▶ ASSIGNMENT: Omit the images, then output each of the records below exactly.

Stored items
···

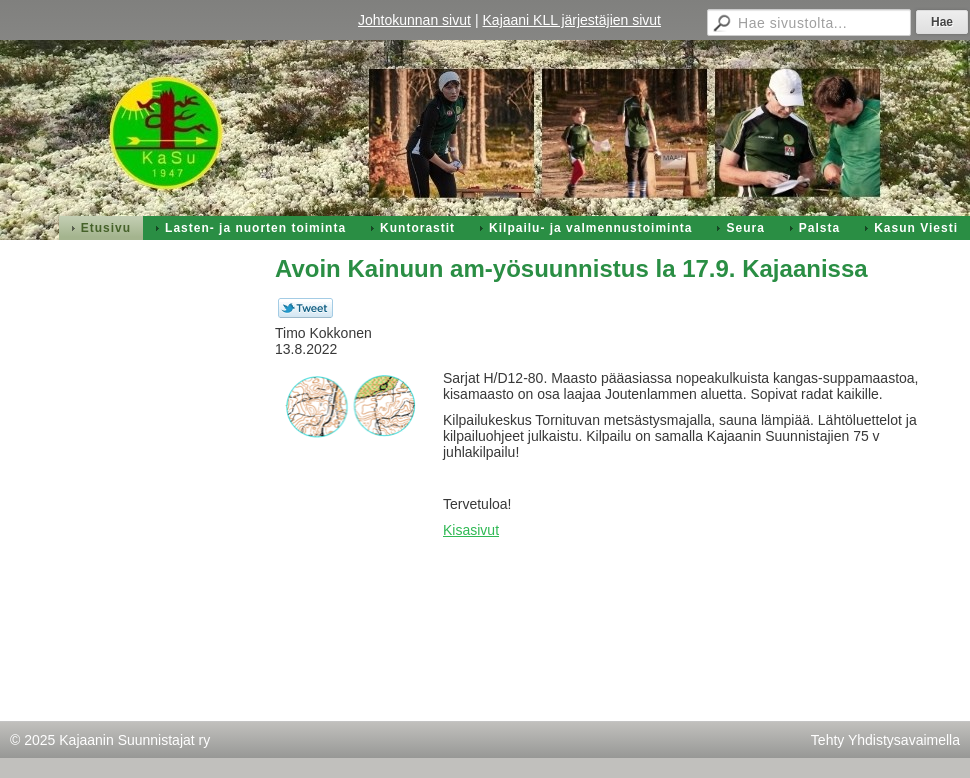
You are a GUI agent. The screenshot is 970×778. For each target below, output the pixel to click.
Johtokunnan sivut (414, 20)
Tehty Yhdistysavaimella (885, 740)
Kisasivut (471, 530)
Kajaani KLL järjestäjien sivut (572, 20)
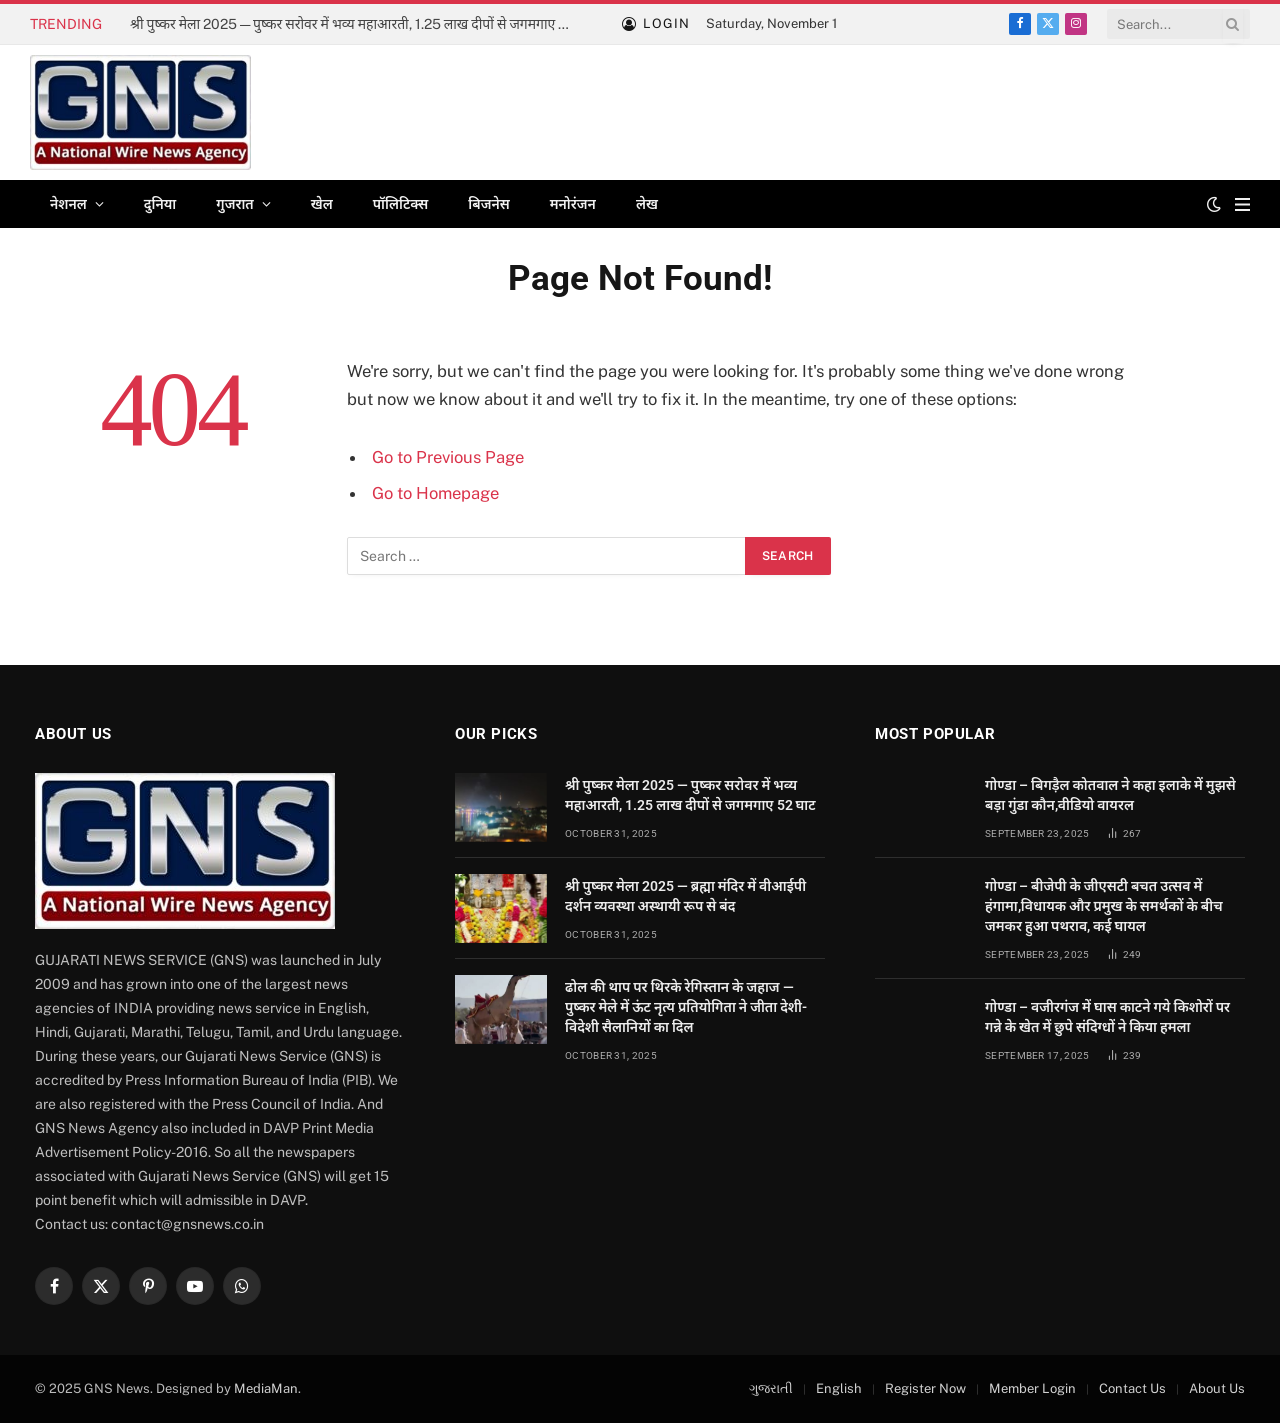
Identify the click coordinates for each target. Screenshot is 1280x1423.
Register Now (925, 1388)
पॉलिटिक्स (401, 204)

···

▶ ANSWER TO THE PROBLEM:
You are a GUI agent. The screenshot is 970×778. For each target below, output the pixel to click.
Johtokunnan sivut (414, 20)
Tehty Yhdistysavaimella (885, 740)
Kisasivut (471, 530)
Kajaani KLL järjestäjien sivut (572, 20)
Identify the click coordinates for each target. Screenshot is 1280x1423.
Register Now (925, 1388)
पॉलिटिक्स (401, 204)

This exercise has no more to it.